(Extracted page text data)
● ● ● ●
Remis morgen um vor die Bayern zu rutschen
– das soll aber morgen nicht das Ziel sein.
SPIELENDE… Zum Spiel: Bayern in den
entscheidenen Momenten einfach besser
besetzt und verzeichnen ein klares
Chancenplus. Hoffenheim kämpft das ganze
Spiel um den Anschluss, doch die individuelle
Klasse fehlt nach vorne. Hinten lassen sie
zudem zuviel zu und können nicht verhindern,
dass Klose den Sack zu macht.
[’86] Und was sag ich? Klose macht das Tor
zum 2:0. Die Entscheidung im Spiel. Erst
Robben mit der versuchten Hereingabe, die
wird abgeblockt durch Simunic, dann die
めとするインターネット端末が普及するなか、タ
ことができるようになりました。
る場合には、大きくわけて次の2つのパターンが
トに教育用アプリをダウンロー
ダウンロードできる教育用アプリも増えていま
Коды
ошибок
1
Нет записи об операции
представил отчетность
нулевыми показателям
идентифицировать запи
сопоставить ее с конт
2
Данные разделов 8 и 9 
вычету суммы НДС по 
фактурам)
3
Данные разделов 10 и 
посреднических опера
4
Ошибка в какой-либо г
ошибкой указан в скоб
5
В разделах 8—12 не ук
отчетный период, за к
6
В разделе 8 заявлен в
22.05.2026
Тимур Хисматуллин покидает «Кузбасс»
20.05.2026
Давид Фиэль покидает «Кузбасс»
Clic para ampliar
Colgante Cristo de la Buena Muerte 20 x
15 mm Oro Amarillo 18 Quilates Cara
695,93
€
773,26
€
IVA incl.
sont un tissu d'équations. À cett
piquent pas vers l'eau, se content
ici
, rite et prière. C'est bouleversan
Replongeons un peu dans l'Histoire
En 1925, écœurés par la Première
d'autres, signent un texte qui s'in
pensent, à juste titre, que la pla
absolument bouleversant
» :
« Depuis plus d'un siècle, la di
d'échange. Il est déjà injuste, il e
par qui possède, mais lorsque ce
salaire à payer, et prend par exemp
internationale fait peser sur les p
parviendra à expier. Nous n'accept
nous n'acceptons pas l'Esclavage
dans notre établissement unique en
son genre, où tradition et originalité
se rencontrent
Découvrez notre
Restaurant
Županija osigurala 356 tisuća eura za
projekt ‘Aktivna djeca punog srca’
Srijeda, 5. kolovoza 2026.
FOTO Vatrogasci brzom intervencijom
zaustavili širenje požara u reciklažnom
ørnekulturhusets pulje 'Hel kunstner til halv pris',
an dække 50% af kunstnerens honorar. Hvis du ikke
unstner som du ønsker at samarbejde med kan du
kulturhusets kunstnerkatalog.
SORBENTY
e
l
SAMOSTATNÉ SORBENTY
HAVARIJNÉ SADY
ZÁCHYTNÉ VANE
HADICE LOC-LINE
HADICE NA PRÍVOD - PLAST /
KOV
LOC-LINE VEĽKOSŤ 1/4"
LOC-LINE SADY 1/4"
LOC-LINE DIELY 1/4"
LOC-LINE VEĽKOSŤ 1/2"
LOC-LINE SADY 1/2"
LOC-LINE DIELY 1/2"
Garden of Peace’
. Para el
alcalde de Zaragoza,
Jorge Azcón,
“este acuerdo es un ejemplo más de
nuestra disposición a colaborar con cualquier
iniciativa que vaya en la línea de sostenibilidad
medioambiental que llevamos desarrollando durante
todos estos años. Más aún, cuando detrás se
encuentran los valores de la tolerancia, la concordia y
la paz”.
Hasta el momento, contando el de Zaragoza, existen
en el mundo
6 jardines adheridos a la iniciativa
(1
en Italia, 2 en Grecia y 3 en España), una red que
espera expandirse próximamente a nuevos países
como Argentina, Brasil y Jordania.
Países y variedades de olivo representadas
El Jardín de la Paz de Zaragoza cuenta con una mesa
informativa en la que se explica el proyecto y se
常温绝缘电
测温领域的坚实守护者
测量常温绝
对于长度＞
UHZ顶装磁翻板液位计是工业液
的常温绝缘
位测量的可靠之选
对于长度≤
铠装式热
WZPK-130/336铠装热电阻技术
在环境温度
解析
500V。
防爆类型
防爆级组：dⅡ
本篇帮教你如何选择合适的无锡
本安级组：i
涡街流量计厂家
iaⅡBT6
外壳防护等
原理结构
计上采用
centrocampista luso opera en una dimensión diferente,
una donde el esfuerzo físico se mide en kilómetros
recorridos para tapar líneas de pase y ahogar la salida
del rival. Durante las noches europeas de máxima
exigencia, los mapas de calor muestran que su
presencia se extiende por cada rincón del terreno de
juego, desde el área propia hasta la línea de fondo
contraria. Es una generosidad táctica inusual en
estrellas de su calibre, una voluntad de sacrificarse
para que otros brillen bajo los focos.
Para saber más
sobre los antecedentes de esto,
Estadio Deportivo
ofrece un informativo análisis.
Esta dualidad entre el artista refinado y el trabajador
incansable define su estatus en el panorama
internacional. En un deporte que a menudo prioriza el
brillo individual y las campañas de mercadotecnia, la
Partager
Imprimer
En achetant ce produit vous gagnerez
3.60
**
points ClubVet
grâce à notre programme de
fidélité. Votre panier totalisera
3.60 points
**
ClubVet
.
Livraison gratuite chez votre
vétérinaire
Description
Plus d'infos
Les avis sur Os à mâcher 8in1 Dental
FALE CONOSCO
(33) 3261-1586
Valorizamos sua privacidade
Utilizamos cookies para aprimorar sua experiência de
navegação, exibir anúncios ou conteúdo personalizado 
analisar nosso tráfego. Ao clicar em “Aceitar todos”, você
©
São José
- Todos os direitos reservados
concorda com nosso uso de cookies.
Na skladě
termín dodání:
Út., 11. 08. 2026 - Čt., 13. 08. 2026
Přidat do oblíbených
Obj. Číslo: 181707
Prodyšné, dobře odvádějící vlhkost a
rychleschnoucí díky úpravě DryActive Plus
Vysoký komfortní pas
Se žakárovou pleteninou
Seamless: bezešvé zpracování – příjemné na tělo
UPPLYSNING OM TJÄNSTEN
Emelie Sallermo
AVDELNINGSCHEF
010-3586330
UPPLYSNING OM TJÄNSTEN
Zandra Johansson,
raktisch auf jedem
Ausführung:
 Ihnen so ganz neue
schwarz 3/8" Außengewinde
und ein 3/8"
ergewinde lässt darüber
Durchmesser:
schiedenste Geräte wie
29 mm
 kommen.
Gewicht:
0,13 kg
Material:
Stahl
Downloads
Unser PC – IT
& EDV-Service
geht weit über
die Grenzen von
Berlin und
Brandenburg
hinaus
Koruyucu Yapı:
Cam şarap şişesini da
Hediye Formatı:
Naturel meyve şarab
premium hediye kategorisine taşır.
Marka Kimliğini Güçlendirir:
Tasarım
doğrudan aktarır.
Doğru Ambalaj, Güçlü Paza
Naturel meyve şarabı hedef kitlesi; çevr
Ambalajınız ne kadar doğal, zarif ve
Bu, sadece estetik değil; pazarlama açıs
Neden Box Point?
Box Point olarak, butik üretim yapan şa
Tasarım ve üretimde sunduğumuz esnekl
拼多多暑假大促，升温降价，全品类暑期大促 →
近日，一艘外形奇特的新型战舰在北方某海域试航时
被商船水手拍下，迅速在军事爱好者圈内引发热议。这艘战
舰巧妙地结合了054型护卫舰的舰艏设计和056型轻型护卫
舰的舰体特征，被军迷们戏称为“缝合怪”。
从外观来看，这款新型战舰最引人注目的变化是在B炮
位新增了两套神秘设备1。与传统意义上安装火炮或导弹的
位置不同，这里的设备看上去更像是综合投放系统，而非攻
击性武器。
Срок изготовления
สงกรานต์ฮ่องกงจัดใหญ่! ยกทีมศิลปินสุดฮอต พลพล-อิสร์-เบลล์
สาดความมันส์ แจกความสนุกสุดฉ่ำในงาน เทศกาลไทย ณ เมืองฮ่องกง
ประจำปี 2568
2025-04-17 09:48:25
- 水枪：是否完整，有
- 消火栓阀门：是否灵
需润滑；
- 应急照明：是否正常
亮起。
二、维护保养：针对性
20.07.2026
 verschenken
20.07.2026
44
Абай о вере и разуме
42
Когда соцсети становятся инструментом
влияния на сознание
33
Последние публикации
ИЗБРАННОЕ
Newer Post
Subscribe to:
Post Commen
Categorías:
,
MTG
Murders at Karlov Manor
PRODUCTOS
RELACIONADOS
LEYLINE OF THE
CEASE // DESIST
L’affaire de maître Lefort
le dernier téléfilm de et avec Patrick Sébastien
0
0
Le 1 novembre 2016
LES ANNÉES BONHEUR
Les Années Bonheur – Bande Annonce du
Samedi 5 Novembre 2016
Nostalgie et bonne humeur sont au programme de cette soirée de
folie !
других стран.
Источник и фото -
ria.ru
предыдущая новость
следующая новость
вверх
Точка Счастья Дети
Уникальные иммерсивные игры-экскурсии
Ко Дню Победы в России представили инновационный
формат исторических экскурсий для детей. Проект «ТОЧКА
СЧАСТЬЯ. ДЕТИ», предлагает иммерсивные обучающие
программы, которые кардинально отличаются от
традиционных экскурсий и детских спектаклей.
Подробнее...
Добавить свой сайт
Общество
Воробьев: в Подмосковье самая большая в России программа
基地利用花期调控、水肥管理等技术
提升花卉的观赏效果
● ● ● ●
■ Exercise: All that belongs in your answer is the stretch of entries above from the line with "めとするインターネット端末が普及するなか、タ" through the line with "Županija osigurala 356 tisuća eura za", printed exactly.

■ Exercise response:
めとするインターネット端末が普及するなか、タ
ことができるようになりました。
る場合には、大きくわけて次の2つのパターンが
トに教育用アプリをダウンロー
ダウンロードできる教育用アプリも増えていま
Коды
ошибок
1
Нет записи об операции
представил отчетность
нулевыми показателям
идентифицировать запи
сопоставить ее с конт
2
Данные разделов 8 и 9 
вычету суммы НДС по 
фактурам)
3
Данные разделов 10 и 
посреднических опера
4
Ошибка в какой-либо г
ошибкой указан в скоб
5
В разделах 8—12 не ук
отчетный период, за к
6
В разделе 8 заявлен в
22.05.2026
Тимур Хисматуллин покидает «Кузбасс»
20.05.2026
Давид Фиэль покидает «Кузбасс»
Clic para ampliar
Colgante Cristo de la Buena Muerte 20 x
15 mm Oro Amarillo 18 Quilates Cara
695,93
€
773,26
€
IVA incl.
sont un tissu d'équations. À cett
piquent pas vers l'eau, se content
ici
, rite et prière. C'est bouleversan
Replongeons un peu dans l'Histoire
En 1925, écœurés par la Première
d'autres, signent un texte qui s'in
pensent, à juste titre, que la pla
absolument bouleversant
» :
« Depuis plus d'un siècle, la di
d'échange. Il est déjà injuste, il e
par qui possède, mais lorsque ce
salaire à payer, et prend par exemp
internationale fait peser sur les p
parviendra à expier. Nous n'accept
nous n'acceptons pas l'Esclavage
dans notre établissement unique en
son genre, où tradition et originalité
se rencontrent
Découvrez notre
Restaurant
Županija osigurala 356 tisuća eura za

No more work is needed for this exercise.